И, поддавшись на приглашение раскрытых в разные же стороны женщиной рук, перегнувшись параллельно ещё и через стол, нырнула в почти же что и материнские объятия: ведь и куда больше, чем и просто «материнские» — она же точно стала для неё гораздо большим, чем обычная мать или тот же отец, а там и вместе же взятые; не говоря — за «вид» и статус. Больше — чем «семья»!.. Так и ещё не только — для неё. Для всех них!
— Хорошо… — Прошептала женщина, сжав брюнетку в своих лёгких, но и в то же всё время и сильных, крепких объятиях. — Я рада… Рада — за вас и!.. Всех же вас.
И, отстранившись, попросила секретаря, по чёрному же своему небольшому телефону, стоявшему на её столе и с такими же длинными проводами, уходящими в прорезь его, чтобы та пропустила подошедших и ожидающих их принятия в приёмной.
— Нет!.. Я не хочу. Не хочу — никого! Не хочу — к новым родителям!.. Они — плохие. Все — плохие!.. — Упрямилась и шипела малышка, врываясь малым белым ураганом, а и точнее даже «смерчем» в помещение, растрепав не только свои светлые кудряшки, но и белое платьице до щиколоток с коротким рукавом, из-под которого торчали носы белых же балеток на плоском ходу, обутых в этот раз без носок, продолжая брыкаться и вырываться из прямо-таки и стальной хватки женщины, ведшей-тянувшей её всё под тем же своим «конвоем», стараясь убежать от неё: своего же воспитателя. Но та — держала её, и вновь же за левую руку, мёртвой хваткой, пригибаясь не только и под её же рост, сминая и своё же чёрное платье длиной до колен и с коротким же рукавом, но и чтобы прорычать что-то, конечно же, в «воспитательно-успокоительных» целях, да и только же подрывая девчонку ещё больше: и от невозможности справиться с этим вихрем — то и дело топала ногами, почти и дырявя пол своими же чёрными узкими и высокими шпильками таких же лодочек; параллельно же ещё и на каждую же очередную выходку своей подчинённой — одёргивая голову и закидывая ещё, таким образом, свою же длинную тугую тёмно-русую косу назад, закатывая серые глаза, под чёрными же тенями и стрелками, и кривя в негодовании, как и никогда же ещё винные, почти и забродивше-чёрные глянцевые губы.

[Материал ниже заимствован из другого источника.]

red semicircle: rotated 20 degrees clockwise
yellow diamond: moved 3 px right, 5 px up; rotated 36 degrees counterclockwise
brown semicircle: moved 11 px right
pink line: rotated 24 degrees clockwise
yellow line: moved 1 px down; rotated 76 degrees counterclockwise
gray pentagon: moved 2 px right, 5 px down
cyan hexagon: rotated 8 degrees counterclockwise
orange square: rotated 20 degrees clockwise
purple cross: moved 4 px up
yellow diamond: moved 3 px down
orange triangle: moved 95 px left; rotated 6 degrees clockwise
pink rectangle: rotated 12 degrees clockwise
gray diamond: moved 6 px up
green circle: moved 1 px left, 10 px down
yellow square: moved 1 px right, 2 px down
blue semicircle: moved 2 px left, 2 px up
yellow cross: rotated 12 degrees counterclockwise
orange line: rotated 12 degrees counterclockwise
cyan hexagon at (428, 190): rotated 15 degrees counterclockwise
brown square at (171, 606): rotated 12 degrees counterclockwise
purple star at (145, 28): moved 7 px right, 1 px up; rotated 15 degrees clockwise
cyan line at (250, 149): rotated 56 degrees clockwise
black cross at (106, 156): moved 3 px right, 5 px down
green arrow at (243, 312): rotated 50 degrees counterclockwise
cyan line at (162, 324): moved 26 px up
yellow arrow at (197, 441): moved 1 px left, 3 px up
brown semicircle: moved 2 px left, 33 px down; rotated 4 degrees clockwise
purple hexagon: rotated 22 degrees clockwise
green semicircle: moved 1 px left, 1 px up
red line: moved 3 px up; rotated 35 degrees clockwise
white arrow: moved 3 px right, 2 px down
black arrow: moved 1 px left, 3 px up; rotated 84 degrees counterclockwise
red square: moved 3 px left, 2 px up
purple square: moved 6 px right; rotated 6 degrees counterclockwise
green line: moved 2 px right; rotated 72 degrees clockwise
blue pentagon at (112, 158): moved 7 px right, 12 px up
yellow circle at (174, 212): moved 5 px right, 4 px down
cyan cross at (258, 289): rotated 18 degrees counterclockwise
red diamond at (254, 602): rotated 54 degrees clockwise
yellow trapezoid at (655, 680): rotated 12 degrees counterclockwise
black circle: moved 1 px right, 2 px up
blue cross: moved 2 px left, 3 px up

— Отпустите её: синяки же опять останутся! — Поднялась, наконец, с кресла Олеся, повернувшись и обернувшись полностью к вошедшим; но и смотря же теперь — только на кроху, что даже и оторопела, услышав какой-то новый, среди и всех же ещё собравшихся здесь и сейчас, но и в то же всё время будто бы и старый-добрый же голос. — Ну что!.. Привет, малышка. Точно — не хочешь? А я вот да и не только я — очень хочу тебя к себе… К нам! — И тут же вновь стушевалась, прикусив свою нижнюю губу, попомнив «солнце» и… всех же сразу в общем; ну а в частности — того, кто сейчас так и стоял по ту же всё сторону «дома», так и не зайдя, и даже, «тем более» — поздороваться, решив просто не толпиться здесь и им же вдвоём, как и тем, кто всё же откликнулись на их небольшой междоусобчик-подравление-встречу-друзей и только и делают, что ждут их у выхода вместе с ним, доверившим забрать её и ей же одной, чтобы и потом уже: перенять её из её же всё рук самому. А светловолосая же куколка, тем временем, совсем застыла, прекратив вырываться: но и даже после того, как и её всё же отпустили, под аккомпанемент же всё и фырка самой же Галины, стояла на месте смирно, как и буквально же всё вчера, только уже и сама же девушка, громом поражённая и молнией же ослеплённая, вкопанная и врощенная в пол; пока и её же всё серо-зелёные глазки-бусинки — вновь не начали наполняться слезами, а у брюнетки же так же всё — не сжалось сердце, ведь и её же собственные слёзы: как не прекращали, так и не прекращали же литься по её щекам. — Не плачь… — Прошептала она и села на корточки перед ней, раскрывая руки для объятий.
— Ты!.. Это… Это — ты! — В том же тоне просипела-прокряхтела малышка — и тут же рванула в её объятия, раскрывая их и раскрываясь же сама: навстречу и взаимно.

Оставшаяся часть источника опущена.